In vitro Drug Release/ Dissolution Testing for Quality Control 

The use of in vitro drug release from ophthalmic drug products (i.e. dissolution testing) can be considered as a part of quality control strategy for certain ophthalmic dosage forms (e.g., suspensions, emulsions, semi-solids). The applicant should provide scientific justification for how the control strategy will ensure consistent product quality. 

CCS Design and Delivery and Dispensing Characteristics 

The integrity of container closure systems (CCS) is paramount in not only preserving the potency of ophthalmic drugs but also to prevent the in-use contamination of ophthalmic drug products, which must be supported by stability data. 

  1. CCS Design 

If the CCS that holds or contains an ophthalmic drug also delivers it, it may be considered as a combination product and are subject to the CGMP requirements under 21 CFR part 4, subpart A. 

  1. Tamper-Evident Packaging: All containers of ophthalmic drug products including OTC drugs must be sterile at the time of filling and closing and sealed. 
  1. Tips: There should be single-step procedures that involve simple directions and twisting the cap without removing it. 
  1. Torque Specifications: Torque should be low enough so that special populations e.g., elderly, but high enough so that caps remain in place during manufacturing, storage, shipping, and handling. 
  1. Color Coding: Color coding the caps of ophthalmic drug products is an effective tool in characterizing their therapeutic class. 
  1. Delivery and Dispensing Characteristics 

For all topical ophthalmic drug products, FDA recommends following fill volume of unit dose (non-preserved) and drop size of multidose containers for, ointment or gel:

Type of Container Type of Ophthalmic Drug Product Fill Volume Drop Size 
Unit Dose CCS Solutions, emulsions, suspension 0.5 ml Not Applicable 
Unit Dose CCS Ointment or gel 1 gram Not Applicable 
Multidose CCS All topical ophthalmic drug products Not mentioned 20 to 70 microliters 

ANDA submissions should include information on the measurement of drop volume/drop weight and testing conditions, such as the number of drops in the container and its holding angle during dosing. 

Stability Studies – Establishing a program for ophthalmic drug products: 

Stability studies form the backbone of ensuring a product’s longevity and efficacy.
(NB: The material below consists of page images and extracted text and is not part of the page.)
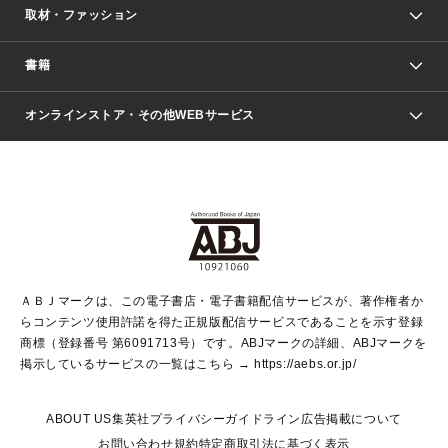
取材・ファッション
少年マンガ
週刊少年ジャンプ
書籍
ファッション・美容
青年マンガ
ジャンプSQ.
Seventeen
週刊ヤングジャンプ
オンラインストア・その他WEBサービス
文芸・文庫・総合
芸能・情報・スポーツ
少女マンガ
Vジャンプ
non-no Web
ヤングジャンプ定期購読デジタル
すばる
Myojo
オンラインストア
りぼん
学芸・ノンフィクション・新書
最強ジャンプ
女性マンガ
@BAILA
ヤンジャン＋
小説すばる
週プレNEWS
マーガレット
集英社OTOコンテンツ
集英社 学芸編集部
少年ジャンプ＋
その他WEBサービス
クッキー
ライトノベル・ノベライズ
MAQUIA ONLINE
となりのヤングジャンプ
集英社 文芸ステーション
週プレ グラジャパ！
別冊マーガレット
SHUEISHA MANGA-ART HERITAGE
集英社 ビジネス書
ゼブラック
ココハナ
SHUEISHA ADNAVI
SPUR.JP
集英社Webマガジン Cobalt
グランドジャンプ
web 集英社文庫
キッズ
web Sportiva
マンガMee
ジャンプキャラクターズストア
集英社新書
ジャンプルーキー！
月刊オフィスユー
ＡＢＪマークは、この電子書店・電子書籍配信サービスが、著作権者か
EDITOR'S LAB
LEE
集英社オレンジ文庫
ウルトラジャンプ
青春と読書
パラスポ＋！
らコンテンツ使用許諾を得た正規版配信サービスであることを示す登録
集英社みらい文庫
リマコミ＋
HAPPY PLUS STORE
集英社新書プラス
ジャンプTOON
商標（登録番号 第6091713号）です。ABJマークの詳細、ABJマークを
Marisol
シフォン文庫
アジア人物史
S-KIDS.LAND
マンガMeets
掲示しているサービスの一覧はこちら →
https://aebs.or.jp/
shueisha vox
よみタイ
S-MANGA
Web éclat
ダッシュエックス文庫
LEEマルシェ
kotoba
集英社ジャンプリミックス
ABOUT US
集英社プライバシーガイドライン
広告掲載について
T JAPAN:The New York Times Style Magazine
JUMP j BOOKS
お問い合わせ
規約
特定商取引法に基づく表示
SHOP Marisol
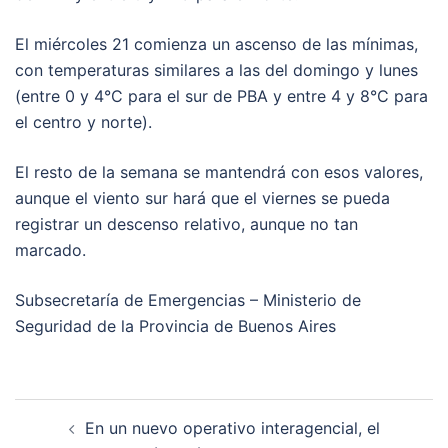
El miércoles 21 comienza un ascenso de las mínimas,
con temperaturas similares a las del domingo y lunes
(entre 0 y 4°C para el sur de PBA y entre 4 y 8°C para
el centro y norte).
El resto de la semana se mantendrá con esos valores,
aunque el viento sur hará que el viernes se pueda
registrar un descenso relativo, aunque no tan
marcado.
Subsecretaría de Emergencias – Ministerio de
Seguridad de la Provincia de Buenos Aires
Post
En un nuevo operativo interagencial, el
navigation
Manufacturers must establish a program to evaluate the stability of ophthalmic drug products and to use the results of the stability testing to determine appropriate storage conditions and expiration dates. There are several stability recommendations including container orientation during storage, water loss for ophthalmic drug products packaged in semipermeable CCS, freeze/thaw study for emulsions and suspensions and last in-use stability study. 


As we navigate the landscape of quality considerations for topical ophthalmic drug products guided by the FDA’s expertise, it becomes evident that these guidelines serve as more than regulatory benchmarks. They are a testament to a shared commitment to excellence in the pharmaceutical industry, where patient well-being is the ultimate vision. By embracing and implementing these quality considerations, we not only meet regulatory expectations but also elevate the standard of care for those relying on these vital ophthalmic interventions.